Reform jetzt, Details später

Regierungstreffen im winterlichen Wienerwald: In kleinen Schritten nähern sich ÖVP und FPÖ ihrem Ziel, die Steuerlast zu senken.

Bundeskanzler Sebastian Kurz mit Mitarbeitern im tiefverschneiten Wienerwald. SN/APA/ROLAND SCHLAGER
Bundeskanzler Sebastian Kurz mit Mitarbeitern im tiefverschneiten Wienerwald.
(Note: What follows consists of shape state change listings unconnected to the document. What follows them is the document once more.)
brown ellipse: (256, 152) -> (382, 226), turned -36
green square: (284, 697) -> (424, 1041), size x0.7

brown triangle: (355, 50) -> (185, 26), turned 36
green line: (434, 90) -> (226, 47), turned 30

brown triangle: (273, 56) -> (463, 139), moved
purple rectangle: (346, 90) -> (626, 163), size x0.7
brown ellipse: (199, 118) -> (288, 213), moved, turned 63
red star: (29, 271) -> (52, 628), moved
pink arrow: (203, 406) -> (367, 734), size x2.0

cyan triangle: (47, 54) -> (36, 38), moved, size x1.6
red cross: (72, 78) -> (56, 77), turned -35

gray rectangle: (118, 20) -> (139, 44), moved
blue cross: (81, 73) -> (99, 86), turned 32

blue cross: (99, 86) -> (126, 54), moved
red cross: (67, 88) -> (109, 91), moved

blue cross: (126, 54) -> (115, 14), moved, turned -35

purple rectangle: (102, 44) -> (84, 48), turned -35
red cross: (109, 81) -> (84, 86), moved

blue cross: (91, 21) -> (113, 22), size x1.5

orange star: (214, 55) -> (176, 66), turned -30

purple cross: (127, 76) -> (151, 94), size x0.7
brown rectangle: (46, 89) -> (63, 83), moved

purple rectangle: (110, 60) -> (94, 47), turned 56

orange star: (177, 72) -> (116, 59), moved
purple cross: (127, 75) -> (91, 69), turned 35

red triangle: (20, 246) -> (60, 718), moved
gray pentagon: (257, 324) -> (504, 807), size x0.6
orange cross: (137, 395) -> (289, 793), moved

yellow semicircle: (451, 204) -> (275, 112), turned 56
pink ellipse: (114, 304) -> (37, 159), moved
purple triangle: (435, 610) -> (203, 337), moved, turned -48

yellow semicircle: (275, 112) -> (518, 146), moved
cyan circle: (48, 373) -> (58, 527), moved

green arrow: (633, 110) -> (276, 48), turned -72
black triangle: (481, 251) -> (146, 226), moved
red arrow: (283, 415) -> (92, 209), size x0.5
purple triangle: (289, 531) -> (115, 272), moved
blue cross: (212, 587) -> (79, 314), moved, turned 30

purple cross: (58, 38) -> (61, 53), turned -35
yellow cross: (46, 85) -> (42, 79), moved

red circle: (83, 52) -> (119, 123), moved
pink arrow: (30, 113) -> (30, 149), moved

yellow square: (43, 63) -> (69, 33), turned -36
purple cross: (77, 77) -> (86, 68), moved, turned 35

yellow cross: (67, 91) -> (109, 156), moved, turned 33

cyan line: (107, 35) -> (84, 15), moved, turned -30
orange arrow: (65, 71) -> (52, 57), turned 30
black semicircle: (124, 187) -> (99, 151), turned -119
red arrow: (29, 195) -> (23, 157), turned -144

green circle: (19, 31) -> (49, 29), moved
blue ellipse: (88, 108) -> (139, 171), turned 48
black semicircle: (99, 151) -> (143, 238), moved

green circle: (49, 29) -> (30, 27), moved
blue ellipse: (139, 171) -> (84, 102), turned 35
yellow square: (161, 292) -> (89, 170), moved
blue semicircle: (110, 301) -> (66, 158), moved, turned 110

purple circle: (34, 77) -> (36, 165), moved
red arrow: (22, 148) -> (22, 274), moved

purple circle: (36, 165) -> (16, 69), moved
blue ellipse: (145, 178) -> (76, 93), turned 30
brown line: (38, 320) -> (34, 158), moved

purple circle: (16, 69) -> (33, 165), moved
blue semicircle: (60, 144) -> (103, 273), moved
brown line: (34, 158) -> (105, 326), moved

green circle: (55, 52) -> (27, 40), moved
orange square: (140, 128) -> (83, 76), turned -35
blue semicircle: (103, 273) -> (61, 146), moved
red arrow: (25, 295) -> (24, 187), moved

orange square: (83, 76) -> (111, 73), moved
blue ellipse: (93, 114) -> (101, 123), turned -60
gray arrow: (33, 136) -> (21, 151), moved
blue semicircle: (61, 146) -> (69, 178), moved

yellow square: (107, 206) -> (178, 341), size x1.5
In einem Wellnesshotel im tief verschneiten Mauerbach vor den Toren Wiens trafen sich die Mitglieder der schwarz-blauen Bundesregierung am Donnerstag zu ihrer dritten Klausur. Zwischen tanzenden Schneeflocken, demonstrierenden Globalisierungskritikern und aufmarschierenden Rauchfangkehrern, die der Mannschaft von Bundeskanzler Sebastian Kurz und Vizekanzler Heinz-Christian Strache viel Glück im neuen Jahr wünschten, stand der Tag ganz im Zeichen der angekündigten Steuerreform. Sie soll, wie berichtet, in Etappen kommen. Die Details:

Weniger Sozialversicherung. Als größter Brocken sollen 2020 die Sozialversicherungsbeiträge für Geringverdiener um insgesamt 700 Millionen Euro gesenkt werden (2018 wurden bereits die SV-Beiträge zur Arbeitslosenversicherung gesenkt). Wenn jemand 1500 Euro verdiene, so zahle er 52 Euro Lohnsteuer, aber das 4,4-Fache an Sozialversicherungsbeiträgen, sagte Finanzstaatssekretär Hubert Fuchs: "Da wird entlastet." Wie und für wen konkret soll die Entlastung gelten und in welcher Höhe ist sie geplant? Die Antwort blieb man vorerst schuldig. Finanzminister Hartwig Löger betonte nur, dass die Finanzierung aus dem Budget komme und es keine Leistungskürzungen geben werde.